In fiscal terms, Crist was the one using his line item veto to eliminate some (though hardly all) of the bloated pork barrel spending in the budgets Rubio (as Speaker) was shepherding through the legislature. And Crist never even had an RPOF Amex card with which to run up dubious charges (though Rubio was far from the worst offender, in this respect).
On social issues, Crist fell well within the Republican mainstream (he was, of course, once known as “Chain Gang Charlie” for his severe law-and-order-ism).
The only real point of contention was the stimulus, which Crist happily took (as did every Republican in the legislature).

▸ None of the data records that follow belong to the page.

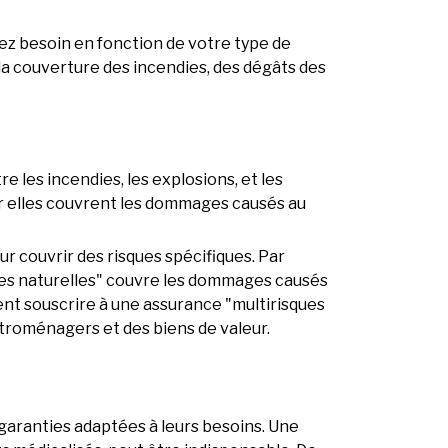
vez besoin en fonction de votre type de
 la couverture des incendies, des dégâts des
 les incendies, les explosions, et les
ar elles couvrent les dommages causés au
ur couvrir des risques spécifiques. Par
hes naturelles" couvre les dommages causés
nt souscrire à une assurance "multirisques
troménagers et des biens de valeur.
 garanties adaptées à leurs besoins. Une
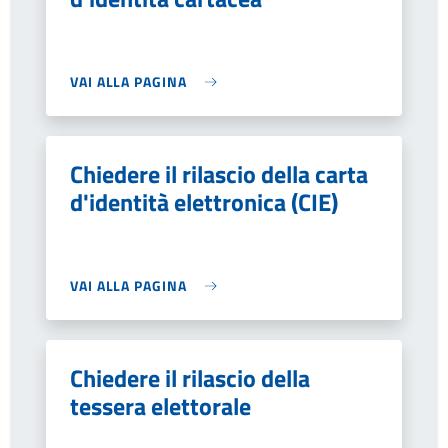
VAI ALLA PAGINA
Chiedere il rilascio della carta
d'identità elettronica (CIE)
VAI ALLA PAGINA
Chiedere il rilascio della
tessera elettorale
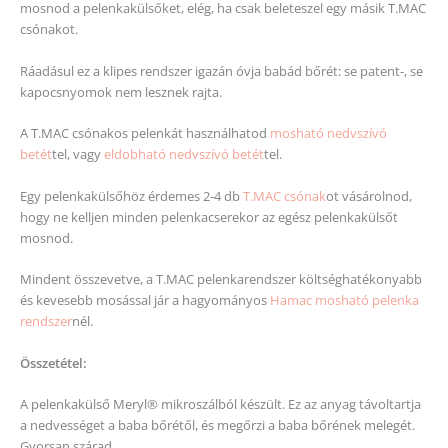
mosnod a pelenkakülsőket, elég, ha csak beleteszel egy másik T.MAC
csónakot.
Ráadásul ez a klipes rendszer igazán óvja babád bőrét: se patent-, se
kapocsnyomok nem lesznek rajta.
A T.MAC csónakos pelenkát használhatod
mosható nedvszívó
betét
tel, vagy
eldobható nedvszívó betét
tel.
Egy pelenkakülsőhöz érdemes 2-4 db
T.MAC csónak
ot vásárolnod,
hogy ne kelljen minden pelenkacserekor az egész pelenkakülsőt
mosnod.
Mindent összevetve, a T.MAC pelenkarendszer költséghatékonyabb
és kevesebb mosással jár a hagyományos
Hamac mosható pelenka
rendszer
nél.
Összetétel:
A pelenkakülső Meryl® mikroszálból készült. Ez az anyag távoltartja
a nedvességet a baba bőrétől, és megőrzi a baba bőrének melegét.
Gyorsan szárad.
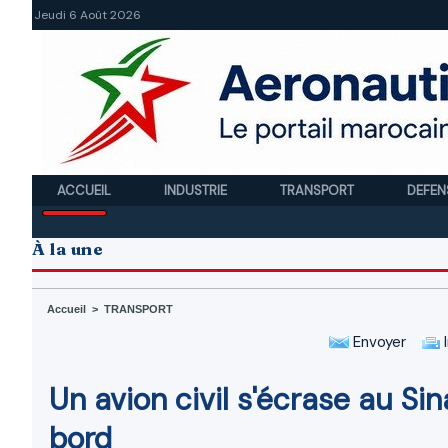
Jeudi 6 Août 2026
ACCUEIL
INDUSTRIE
TRANSPORT
DEFEN
À la une
Accueil
>
TRANSPORT
Envoyer
I
Un avion civil s'écrase au S
bord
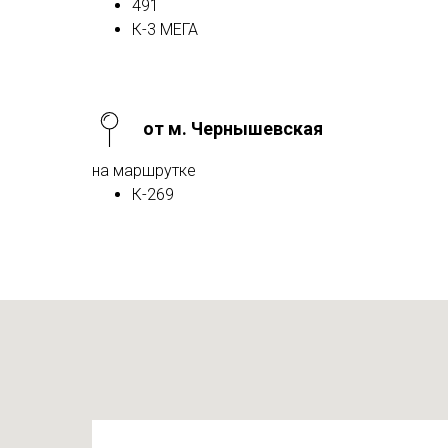
491
К-3 МЕГА
от м. Чернышевская
на маршрутке
К-269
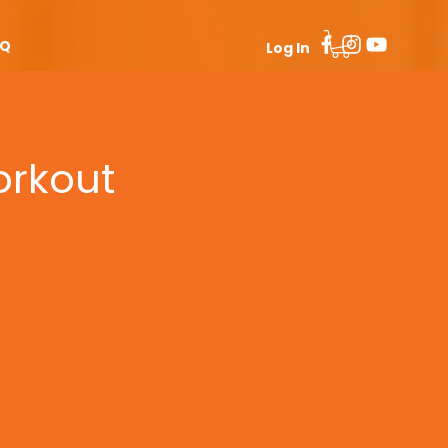
AQ
Log In
orkout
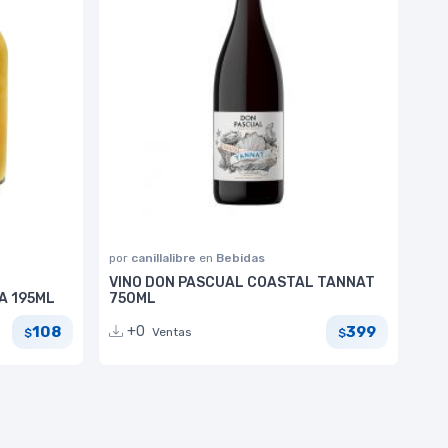
por
canillalibre
en
Bebidas
VINO DON PASCUAL COASTAL TANNAT
A 195ML
750ML
108
399
+0
Ventas
$
$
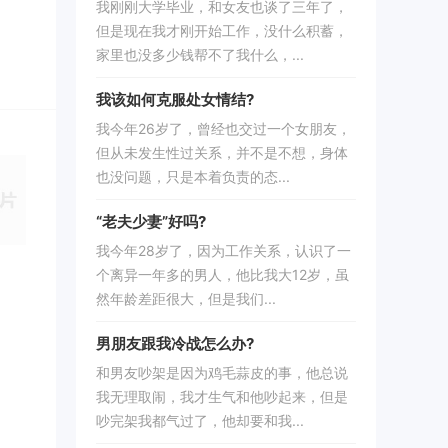
我刚刚大学毕业，和女友也谈了三年了，
但是现在我才刚开始工作，没什么积蓄，
家里也没多少钱帮不了我什么，...
我该如何克服处女情结?
我今年26岁了，曾经也交过一个女朋友，
但从未发生性过关系，并不是不想，身体
也没问题，只是本着负责的态...
“老夫少妻”好吗?
我今年28岁了，因为工作关系，认识了一
个离异一年多的男人，他比我大12岁，虽
然年龄差距很大，但是我们...
男朋友跟我冷战怎么办?
和男友吵架是因为鸡毛蒜皮的事，他总说
我无理取闹，我才生气和他吵起来，但是
吵完架我都气过了，他却要和我...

Rubio, of course, admits that he would have spent it, too.
The only difference, as regards the stimulus, is one of style or attitude.
Rubio would have taken the stimulus, but would have done so ironically or at least ungraciously.

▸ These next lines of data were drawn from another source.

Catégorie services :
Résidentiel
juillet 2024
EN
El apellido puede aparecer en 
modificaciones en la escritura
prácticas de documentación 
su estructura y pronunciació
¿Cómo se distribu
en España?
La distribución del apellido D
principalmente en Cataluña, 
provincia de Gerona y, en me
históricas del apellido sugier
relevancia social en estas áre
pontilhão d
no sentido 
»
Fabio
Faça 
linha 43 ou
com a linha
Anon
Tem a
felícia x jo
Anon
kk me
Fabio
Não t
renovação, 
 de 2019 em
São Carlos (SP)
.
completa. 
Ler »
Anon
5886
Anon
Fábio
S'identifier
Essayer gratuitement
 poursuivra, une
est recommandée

To quote Clinton, he would have accepted the stimulus, but he would not have “inhaled.”
In other words, hardly a sign of a deep, ideological difference.
So, to get to my main point, Rubio was cleaning Crist’s clock because, even when he was twenty-five points up in the primary, he was still an insurgent candidate relative to Crist, whose long tenure as a statewide figure and current position as governor made him the “establishment.”
But when Crist left the GOP, that all changed.
Crist is now the anti-establishment, insurgent candidate – in other words, Crist is now the one in tune with Florida’s mood.
And Rubio now finds himself in a strange position – Crist’s switch was a bit of political jujitsu that went well beyond just taking him out a primary he was sure to lose. He also put Rubio into a new and uncomfortable position.
Rubio is now the candidate of the establishment. Rubio now represents that usual suspect and traditional power player, while Crist is the candidate of upsetting the system and changing business as usual.
Much has been made of the fact that Crist now seems much more comfortable. Going independent has relaxed him and given him back his mojo. But not enough has been made of what’s going on over at Camp Rubio.
Rubio is starting to look like he’s flailing slightly. His message control is getting
soft. He’s not sure where to go. Does he keep going to tea party events? Does he move to the center? Tack right? Tack left?
As an insurgent, his path was clear. Now, his path to victory is muddled and it’s showing.
Rubio is certainly not a Republican version of Howard Dean, but I think that a limited comparison has merits. Dean was an excellent insurgent candidate for president. He knew how to run from behind. But once he took the lead, his campaign started to fall apart. He was a terrible front-runner, because he didn’t know how to combine front-runner status with outside “cred.” Rubio is learning what that feels like.